Abrams charged that "since the news of Pollard's arrest was made public, Jewish groups such as ADL, AJCommittee and AJCongress have shunned Pollard and his supporters."
"While specific reasons are hard to come by, "Abrams said, "it is increasingly difficult to understand why Jewish groups which defend civil rights, minority rights and sexual rights would spurn a fellow Jew charged with helping the Jewish state.
"Some Jews apparently fear being branded as traitors or fifth columnists. Others fear a backlash to Israel or themselves. Still others are embarrassed, self-righteous or anti-Semitic (themselves). Others simply do not know the facts or have accepted disinformation."

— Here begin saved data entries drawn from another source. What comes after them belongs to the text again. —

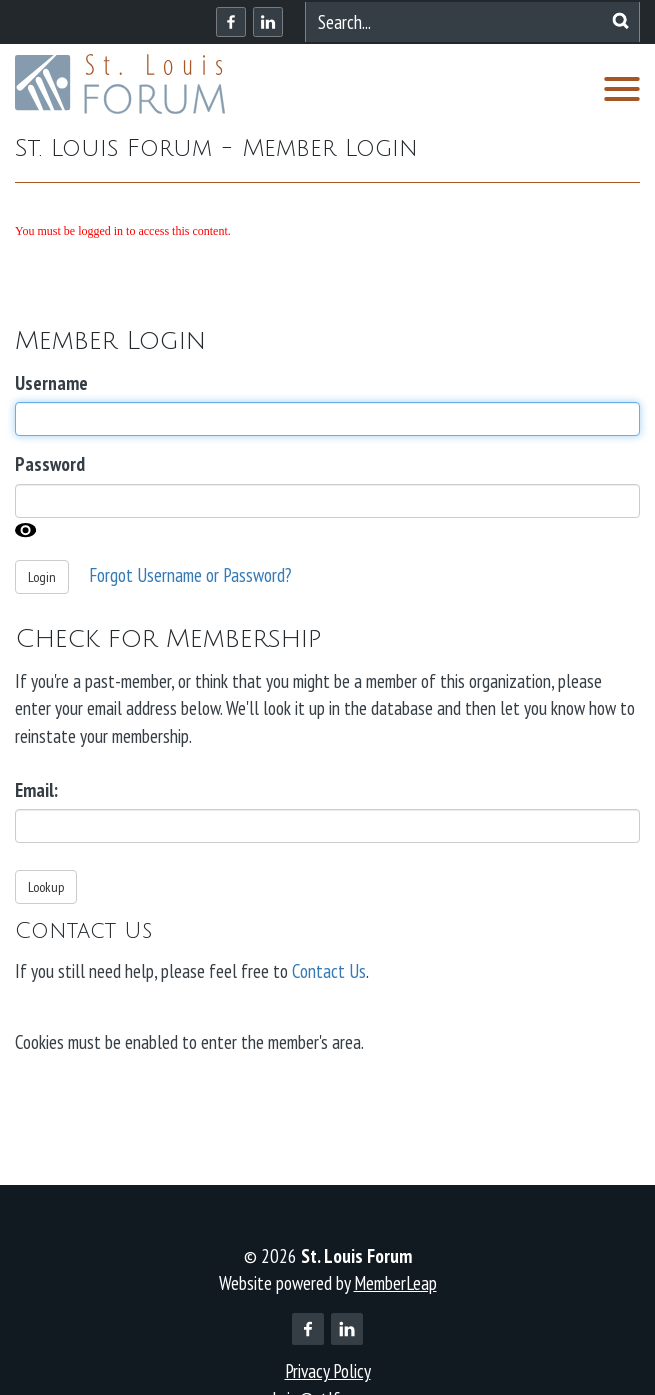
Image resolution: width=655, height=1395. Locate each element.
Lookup (46, 887)
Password (50, 464)
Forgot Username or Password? (190, 574)
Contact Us (329, 971)
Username (51, 383)
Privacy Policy (328, 1371)
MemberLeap (395, 1283)
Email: (36, 790)
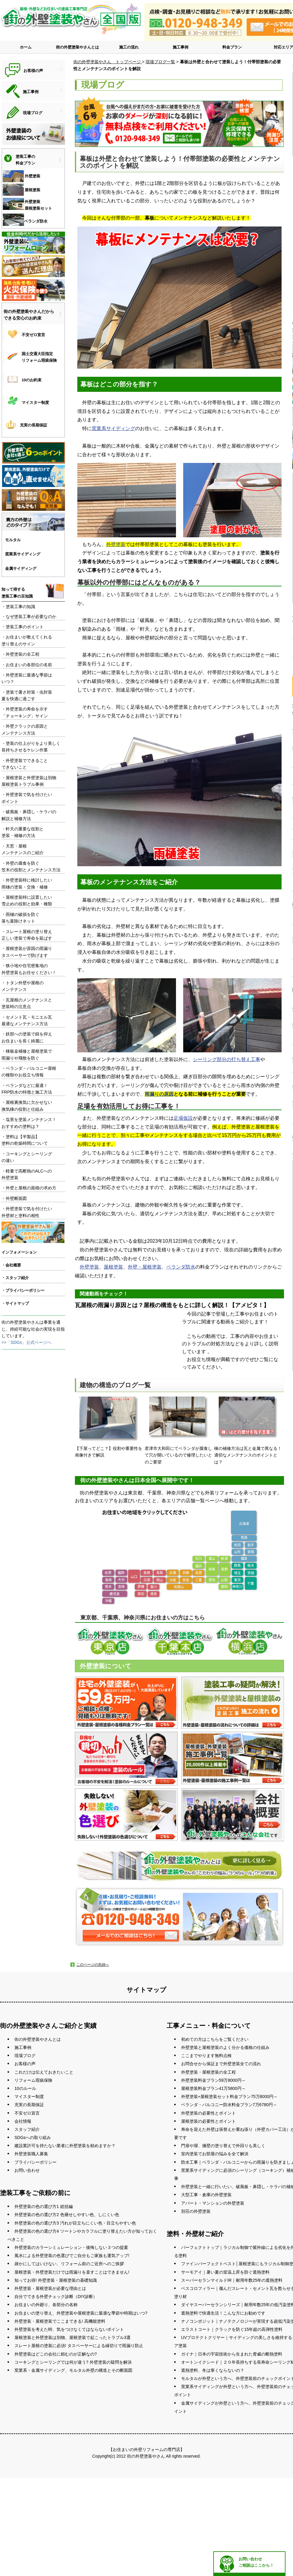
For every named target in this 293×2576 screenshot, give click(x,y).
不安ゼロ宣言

Abrams reviewed the Pollard case, noting that the defendant "is now serving his seventh year in solitary captivity in a federal prison. His alleged crime was giving to Israel U.S. information that the U.S. had promised via treaty to provide to Israel."
Abrams pointed out that Pollard provided Israel with information detailing the future targets of PLO terrorist attacks and the buildup of Iraqi nerve gas arsenals.
He told how Pollard, on being arrested pleaded guilty, expressed deep remorse and cooperated fully with the government.
Abrams then said that AJCommittee, as a single member of NJCRAC, the umbrella agency for various Jewish defense agencies, did show interest in the Pollard affair.
"But the information handed down by the counsel of NJCRAC was so one-sided," Abrams said, "that it could have been the prosecution for the government." Abrams concluded that "AJCommittee has not done any investigating. They have merely been passing on hearsay information which is most detrimental to the Pollard case."
Then he asked: "Should AJCommittee act in the Pollard case?"
"There are hundreds of thousands of Jews who would say a resounding 'Yes! Yes! Yes!' The problem is that there is no coalition of Jews."
Charging that the Pollard case "is a gross perversion of American justice," Abrams said that American Jews must coalesce to bring back justice where it belongs. He said that murderers, rapists, robbers, con artists and securities racketeers serve minimal sentences and that gang members and looters commit savage acts in full view of TV cameras--"and are often not prosecuted."
"In some quarters they are even treated as heroes," Abrams said.
He said the Walker family gave U.S. secrets to the enemy, the Soviet Union, with minimal sentences compared to the Pollard offense.
"While the government promised not to ask for a life sentence for Pollard," Abrams said, "it broke its promise, denigrated Pollard's extensive cooperation, misrepresented his remorse and, in the person of Caspar Weinberger, characterized his crime as treason, which assuredly it was not."
Pollard got no bargain for his plea bargain, Abrams said.
He got no justice, and he should be allowed to withdraw his guilty plea.
Abrams volunteered his money and his time to form a group within the AJCommittee "containing our brightest people to study the Pollard case. "The miscarriage of justice for Jonathan Pollard must be corrected."